XML is a common text-based markup language. ArcGIS Velocity can ingest IoT observation data expressed as XML from a variety of sources.
XML is supported as a data format for the following feed and data source types:
- Feeds—AWS IoT, Azure Event Hub, Azure Service Bus, HTTP Poller, HTTP Receiver, Kafka , MQTT, RabbitMQ, WebSocket.
- Data sources—Amazon S3, Azure Blob Storage, and HTTP Poller.
Options for XML configuration
When configuring a feed or data source, sampling of the data occurs to determine the type of data being ingested. If sampling determines the data to be XML, additional properties regarding the XML configuration can be specified.
Root element
The Root element parameter specifies, if applicable, the root element of the XML structure in which messages are found. The root element should identify an object whose subelements are attributes.
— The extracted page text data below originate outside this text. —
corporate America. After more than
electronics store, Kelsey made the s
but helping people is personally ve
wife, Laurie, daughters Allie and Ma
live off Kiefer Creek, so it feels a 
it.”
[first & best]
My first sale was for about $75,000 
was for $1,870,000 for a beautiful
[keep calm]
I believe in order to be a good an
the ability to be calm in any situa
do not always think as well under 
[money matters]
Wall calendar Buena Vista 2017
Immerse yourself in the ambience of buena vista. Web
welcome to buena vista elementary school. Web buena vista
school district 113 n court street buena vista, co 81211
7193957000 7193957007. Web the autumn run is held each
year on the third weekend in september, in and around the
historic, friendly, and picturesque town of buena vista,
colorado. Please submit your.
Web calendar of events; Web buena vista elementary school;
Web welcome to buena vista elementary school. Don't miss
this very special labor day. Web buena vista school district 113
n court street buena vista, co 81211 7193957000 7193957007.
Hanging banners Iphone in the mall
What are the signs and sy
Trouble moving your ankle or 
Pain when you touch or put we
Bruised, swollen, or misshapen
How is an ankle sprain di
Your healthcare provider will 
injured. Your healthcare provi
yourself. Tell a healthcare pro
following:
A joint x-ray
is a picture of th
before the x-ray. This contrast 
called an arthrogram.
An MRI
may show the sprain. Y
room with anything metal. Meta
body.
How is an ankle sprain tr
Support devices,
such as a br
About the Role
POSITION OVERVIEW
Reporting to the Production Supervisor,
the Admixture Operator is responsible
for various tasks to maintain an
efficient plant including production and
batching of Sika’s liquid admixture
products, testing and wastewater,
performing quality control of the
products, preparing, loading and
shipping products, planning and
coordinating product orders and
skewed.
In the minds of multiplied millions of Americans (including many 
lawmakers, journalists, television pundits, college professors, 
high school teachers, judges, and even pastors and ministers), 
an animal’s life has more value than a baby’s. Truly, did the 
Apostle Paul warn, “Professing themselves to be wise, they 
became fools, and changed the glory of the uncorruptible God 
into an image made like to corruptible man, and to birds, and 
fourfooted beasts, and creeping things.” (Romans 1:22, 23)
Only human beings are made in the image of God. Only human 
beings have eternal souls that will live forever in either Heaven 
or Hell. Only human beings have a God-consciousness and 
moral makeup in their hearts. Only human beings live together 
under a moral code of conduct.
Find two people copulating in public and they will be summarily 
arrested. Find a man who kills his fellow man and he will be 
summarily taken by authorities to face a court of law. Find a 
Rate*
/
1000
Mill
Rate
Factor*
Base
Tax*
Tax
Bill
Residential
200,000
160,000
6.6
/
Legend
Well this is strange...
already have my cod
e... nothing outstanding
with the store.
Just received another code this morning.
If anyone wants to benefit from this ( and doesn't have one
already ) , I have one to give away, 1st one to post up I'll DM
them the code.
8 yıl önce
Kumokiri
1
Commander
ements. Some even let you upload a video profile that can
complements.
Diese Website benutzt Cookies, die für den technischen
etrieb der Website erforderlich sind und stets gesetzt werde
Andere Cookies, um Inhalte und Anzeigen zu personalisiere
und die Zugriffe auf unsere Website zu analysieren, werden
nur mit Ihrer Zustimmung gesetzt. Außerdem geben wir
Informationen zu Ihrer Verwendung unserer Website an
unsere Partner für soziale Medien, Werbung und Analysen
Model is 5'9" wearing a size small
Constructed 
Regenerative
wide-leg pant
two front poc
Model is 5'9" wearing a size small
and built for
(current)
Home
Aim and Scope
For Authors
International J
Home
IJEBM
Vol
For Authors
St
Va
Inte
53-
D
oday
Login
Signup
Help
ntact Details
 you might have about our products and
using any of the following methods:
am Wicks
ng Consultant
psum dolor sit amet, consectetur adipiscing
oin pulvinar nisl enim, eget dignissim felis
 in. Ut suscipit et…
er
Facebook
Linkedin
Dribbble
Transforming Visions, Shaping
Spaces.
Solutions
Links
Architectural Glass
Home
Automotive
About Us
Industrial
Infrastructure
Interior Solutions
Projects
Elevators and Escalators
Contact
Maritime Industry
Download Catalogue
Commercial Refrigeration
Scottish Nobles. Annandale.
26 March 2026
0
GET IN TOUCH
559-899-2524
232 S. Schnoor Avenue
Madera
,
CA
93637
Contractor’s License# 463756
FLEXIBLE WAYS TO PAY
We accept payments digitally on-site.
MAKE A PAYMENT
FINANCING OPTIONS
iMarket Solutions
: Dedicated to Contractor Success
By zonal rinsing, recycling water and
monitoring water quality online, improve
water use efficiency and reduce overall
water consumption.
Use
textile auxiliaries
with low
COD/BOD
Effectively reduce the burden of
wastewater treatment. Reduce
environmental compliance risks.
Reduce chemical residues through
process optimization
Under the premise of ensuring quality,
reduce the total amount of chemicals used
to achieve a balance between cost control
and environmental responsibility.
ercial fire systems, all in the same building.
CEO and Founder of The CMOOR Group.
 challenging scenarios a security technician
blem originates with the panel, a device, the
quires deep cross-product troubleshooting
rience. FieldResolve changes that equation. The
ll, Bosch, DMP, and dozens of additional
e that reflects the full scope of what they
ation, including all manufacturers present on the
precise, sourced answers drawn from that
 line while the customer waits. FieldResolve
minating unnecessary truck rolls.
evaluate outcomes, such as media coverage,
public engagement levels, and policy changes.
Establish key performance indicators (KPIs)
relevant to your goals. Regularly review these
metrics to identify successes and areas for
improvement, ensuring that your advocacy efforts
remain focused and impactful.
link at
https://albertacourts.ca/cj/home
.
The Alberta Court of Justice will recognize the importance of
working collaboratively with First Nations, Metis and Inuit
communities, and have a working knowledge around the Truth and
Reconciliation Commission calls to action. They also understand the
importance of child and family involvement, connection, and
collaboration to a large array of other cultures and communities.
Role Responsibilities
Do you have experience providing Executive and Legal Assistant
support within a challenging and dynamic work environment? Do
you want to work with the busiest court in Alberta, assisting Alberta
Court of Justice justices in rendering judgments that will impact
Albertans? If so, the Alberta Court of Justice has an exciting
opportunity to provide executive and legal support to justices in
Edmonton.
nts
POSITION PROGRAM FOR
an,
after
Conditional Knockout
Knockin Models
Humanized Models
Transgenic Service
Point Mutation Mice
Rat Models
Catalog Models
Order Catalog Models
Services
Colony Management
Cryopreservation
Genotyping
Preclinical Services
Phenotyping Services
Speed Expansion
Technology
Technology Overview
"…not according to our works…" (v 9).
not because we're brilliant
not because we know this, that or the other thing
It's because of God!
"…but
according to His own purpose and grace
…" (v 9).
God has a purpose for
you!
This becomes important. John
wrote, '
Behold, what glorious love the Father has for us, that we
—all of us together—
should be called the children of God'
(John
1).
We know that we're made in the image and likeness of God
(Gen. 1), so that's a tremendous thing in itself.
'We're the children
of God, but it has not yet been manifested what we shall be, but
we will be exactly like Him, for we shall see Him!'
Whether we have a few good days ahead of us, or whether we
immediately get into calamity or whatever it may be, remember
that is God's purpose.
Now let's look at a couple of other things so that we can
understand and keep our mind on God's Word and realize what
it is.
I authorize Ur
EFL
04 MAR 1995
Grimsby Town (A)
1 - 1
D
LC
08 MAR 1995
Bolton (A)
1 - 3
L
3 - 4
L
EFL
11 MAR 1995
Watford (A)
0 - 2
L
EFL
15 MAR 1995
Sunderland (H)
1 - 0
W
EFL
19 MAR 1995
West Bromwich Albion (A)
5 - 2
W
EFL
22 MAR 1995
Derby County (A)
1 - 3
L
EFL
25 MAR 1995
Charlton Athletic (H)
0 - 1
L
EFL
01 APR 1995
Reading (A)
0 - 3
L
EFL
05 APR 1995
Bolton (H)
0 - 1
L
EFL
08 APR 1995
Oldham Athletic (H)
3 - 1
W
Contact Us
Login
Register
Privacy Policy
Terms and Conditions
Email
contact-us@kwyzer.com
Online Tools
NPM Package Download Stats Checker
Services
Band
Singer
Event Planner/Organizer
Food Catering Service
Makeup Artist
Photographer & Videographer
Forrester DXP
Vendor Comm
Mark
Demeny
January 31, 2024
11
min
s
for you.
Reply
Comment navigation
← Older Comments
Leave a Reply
Leave this parameter blank if the XML structure contains all the messages under the root of the XML document.
For example, consider the following sample XML data with multiple elements:
<?xml version="1.0" encoding="UTF-8"?>
<flight>
<aircraftData>
<aircraftID>N-X-211</aircraftID>
<pilot>Charles L.</pilot>
<speed>212.28</speed>
<altitude>20200</altitude>
<heading>44.02</heading>
<latitude>52.653726</latitude>
<longitude>-21.885421</longitude>
<status>In flight</status>
<datetime>1589962024</datetime>
</aircraftData>
<aircraftData>
<aircraftID>N02061</aircraftID>
<pilot>Jane D.</pilot>
<speed>132.00</speed>
<altitude>13008</altitude>
<heading>264.54</heading>
<latitude>19.510083</latitude>
<longitude>-153.950114</longitude>
<status>In flight</status>
<datetime>1589962042</datetime>
</aircraftData>
<airportData>
<name>John F. Kennedy Int. Airport</name>
<IATA>JFK</IATA>
<ICAO>KJFK</ICAO>
<date>1589932800</date>
<location>
<latitude>40.643585</latitude>
<longitude>-73.781927</longitude>
</location>
</airportData>
</flight>
If a root element of aircraftData is specified, only the following data will be ingested by Velocity:
<aircraftData>
<aircraftID>N-X-211</aircraftID>
<pilot>Charles L.</pilot>
<speed>212.28</speed>
<altitude>20200</altitude>
<heading>44.02</heading>
<latitude>52.653726</latitude>
<longitude>-21.885421</longitude>
<status>In flight</status>
<datetime>1589962024</datetime>
</aircraftData>
<aircraftData>
<aircraftID>N02061</aircraftID>
<pilot>Jane D.</pilot>
<speed>132.00</speed>
<altitude>13008</altitude>
<heading>264.54</heading>
<latitude>19.510083</latitude>
<longitude>-153.950114</longitude>
<status>In flight</status>
<datetime>1589962042</datetime>
</aircraftData>
The schema derivation in Velocity is illustrated below:
Flatten
The Flatten parameter determines whether any nested XML will be broken into separate fields. These new fields are named by appending subelements with an underscore to the higher level, or parent, element. In the following example, the location element contains two subelements: latitude and longitude. If flattened, the location element is broken into two fields, location_latitude and location_longitude.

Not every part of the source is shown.